Ela deixou a mensagem sem abrir e entrou no quarto. A mala aberta no chão estava exatamente onde ela a tinha deixado na noite anterior — meio arrumada, com roupas dobradas, um sinal de que ela sabia que isso estava vindo, mesmo que a mente ainda não tivesse aceitado por completo.
A assistente de Rowan tinha organizado tudo com eficiência clínica. Um mensageiro chegaria à noite, a Sra. Chen havia dito, e o resto seria resolvido.
Resolvido.
Elara abriu o armário e encarou as próprias roupas — peças que comprara com cuidado, uma de cada vez, nos intervalos entre contratos de trabalho. Tudo ali tinha sido conquistado, escolhido, pago com as próprias horas.
Ela pegou um suéter e o apertou contra o peito, sem pensar em nada específico.
O celular vibrou de novo.
Dessa vez, uma ligação.
Sua mãe.
O estômago de Elara se contraiu.
Ela atendeu no terceiro toque. “Oi, mãe.”
“Oi, querida.” A voz da mãe era suave, calorosa do jeito que sempre ficava quando ela tentava não soar preocupada. “Eu só queria ver como você está. Você parecia... distraída mais cedo.”
Elara fechou os olhos.
“Trabalho”, disse automaticamente.
A mãe murmurou um “hum” baixinho. “Você está sempre trabalhando.”
Elara se encostou na parede, apertando o celular mais junto da orelha. “Tá tudo bem.”
“Você comeu?” a mãe perguntou, previsível como respirar.
“Sim.”
“Tem certeza?”
Elara engoliu em seco. “Tenho, mãe.”
Uma pausa. Então, mais baixo: “Seu pai perguntou de você.”
“Diz pra ele que eu tô bem.”
Outra pausa. A voz da mãe baixou um pouco. “Elara... está acontecendo alguma coisa?”
Por uma fração de segundo, Elara quase contou.
As palavras subiram como uma confissão.
Eu me casei.
Mas ela imaginou o rosto da mãe — primeiro o choque, depois as perguntas, depois a preocupação, depois uma correria para entender por que a filha faria algo tão repentino, tão pouco romântico, tão... estranho.
Elara expirou com cuidado. “Não está acontecendo nada. Eu só estou cansada.”

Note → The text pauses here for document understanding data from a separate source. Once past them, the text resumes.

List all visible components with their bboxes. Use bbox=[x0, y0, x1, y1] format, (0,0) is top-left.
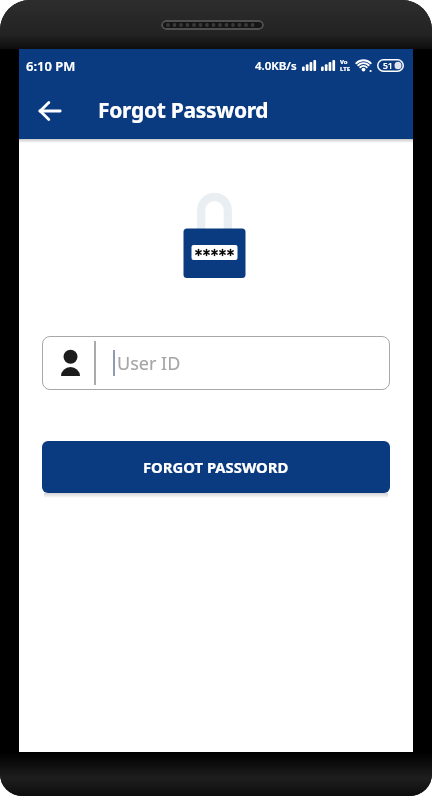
staticText: Vo LTE bbox=[340, 58, 351, 73]
staticText: User ID bbox=[117, 351, 181, 376]
button[interactable] bbox=[38, 99, 62, 123]
staticText: 4.0KB/s bbox=[255, 58, 297, 74]
staticText: 6:10 PM bbox=[26, 57, 76, 75]
button[interactable]: FORGOT PASSWORD bbox=[42, 441, 390, 493]
button[interactable]: User ID bbox=[42, 336, 390, 390]
staticText: 51 bbox=[383, 60, 393, 72]
staticText: Forgot Password bbox=[98, 96, 269, 125]
staticText: FORGOT PASSWORD bbox=[143, 457, 289, 477]
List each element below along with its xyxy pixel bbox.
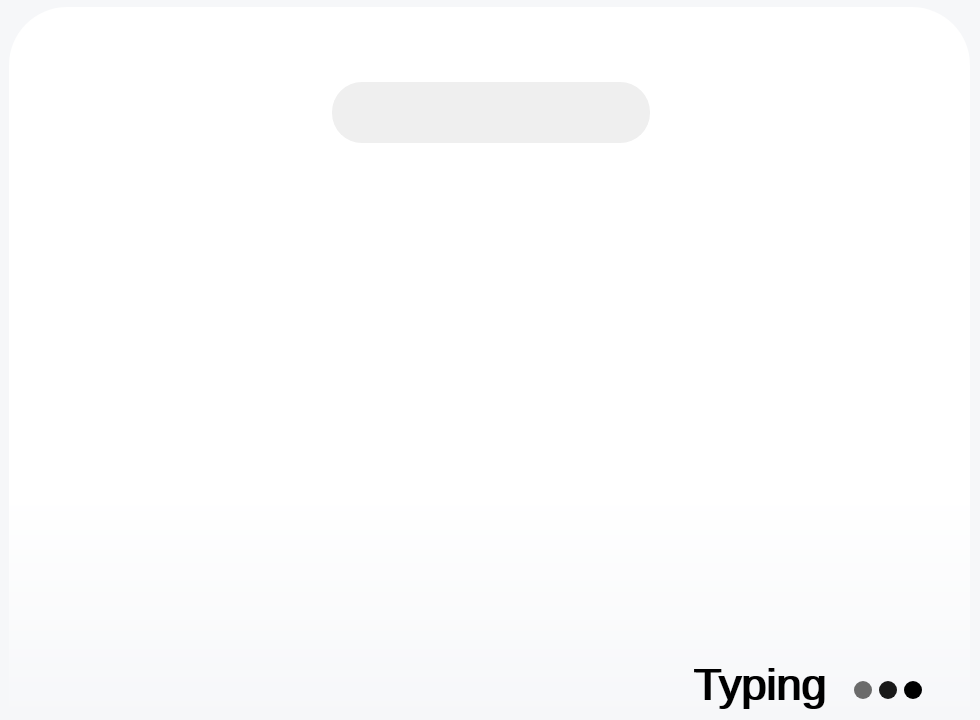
staticText: Typing: [695, 659, 828, 709]
button[interactable]: Typing: [693, 659, 826, 709]
staticText: Typing: [693, 659, 826, 709]
button[interactable]: Loading message: [332, 82, 650, 143]
button[interactable]: Typing indicator: [854, 681, 922, 699]
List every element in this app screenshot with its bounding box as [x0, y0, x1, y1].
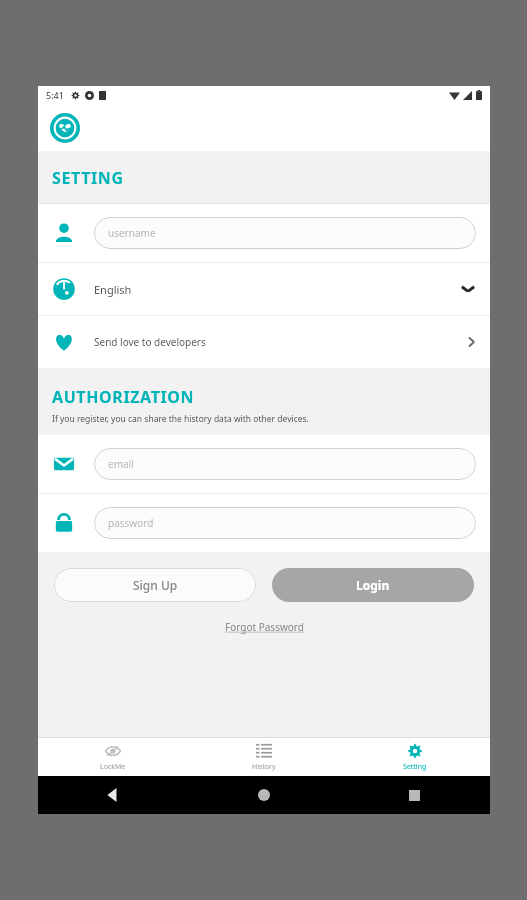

A mãe dela não pareceu totalmente convencida, mas deixou passar. “Tudo bem. Descansa, tá? Não se force.”
“Não vou.”
Depois que a ligação terminou, Elara ficou encarando a tela do celular até ela apagar.
Era isso.
O casamento que ninguém viu.
Nem a mãe dela.
Nem o pai dela.
Nem a melhor amiga.
Ninguém sabia que, legalmente, o nome dela tinha passado a pertencer a outra pessoa.
Ela largou o celular e voltou para a mala.
O ato de arrumar as coisas parecia estranhamente íntimo — escolher quais partes da vida dela iriam com ela e quais seriam deixadas para trás.
Uma batida veio à porta por volta das seis.
Elara abriu e encontrou um entregador e um homem num terno preto impecável — funcionários da Blackmere, pelo jeito. Educados. Eficientes. Nada curiosos.
“Srta. Wynn?”, perguntou o entregador.
“Sim.”
“Estamos aqui para ajudar com a mudança”, ele disse.
Ajudar significava que eles fariam tudo enquanto ela ficava de lado.
Elara deu um passo para trás e deixou que entrassem.
Eles se moveram pelo apartamento dela com uma precisão silenciosa. Roupas dobradas. Itens embrulhados. Sapatos colocados em caixas como se estivessem sendo catalogados.
Era inquietante o quão rápido a casa dela começou a desaparecer.
Ela os viu tirar o diploma emoldurado da parede e embrulhá-lo em papel. Viu empacotarem seus cadernos de desenho como se fossem material de escritório.
A vida dela reduzida a recipientes.
Em certo momento, percebeu que estava apertando a borda da bancada da cozinha com força demais.
Ela afrouxou a mão.
Controle, lembrou a si mesma. Você escolheu isso.
Quando terminaram, o apartamento parecia esvaziado — como um espaço esperando que outra pessoa se mudasse para lá.
Elara ficou no meio dele e sentiu um vazio breve, agudo.
Não era arrependimento.
Era só ausência.
O trajeto de carro até a residência de Rowan foi silencioso. A cidade foi ficando para trás, dando lugar a estradas mais limpas, espaços mais amplos, mais silêncio entre os prédios. O céu começara a escurecer, a luz do fim de tarde se esticando, fina e pálida.
Quando o carro parou, Elara desceu e olhou para a casa.
Moderna. Discreta. Cara daquele jeito em que o dinheiro fica invisível quando é abundante demais.
Nenhuma placa de “Bem-vinda ao lar”.
Nenhum calor esperando à porta.
Uma mulher estava dentro do hall de entrada, as mãos entrelaçadas com cuidado à frente do corpo. Tinha uns quarenta e poucos anos, o cabelo preso para trás, postura ereta. O rosto exibia uma neutralidade profissional.
“Srta. Blackmere”, ela disse.
O título pousou na pele de Elara como uma gota de água fria.
“Sim”, Elara respondeu, firme.
“Eu sou a Srta. Chen. Eu administro a casa.”
Elara assentiu. “Obrigada.”
A Srta. Chen não sorriu. Não era antipática. Apenas tinha sido treinada para permanecer impassível.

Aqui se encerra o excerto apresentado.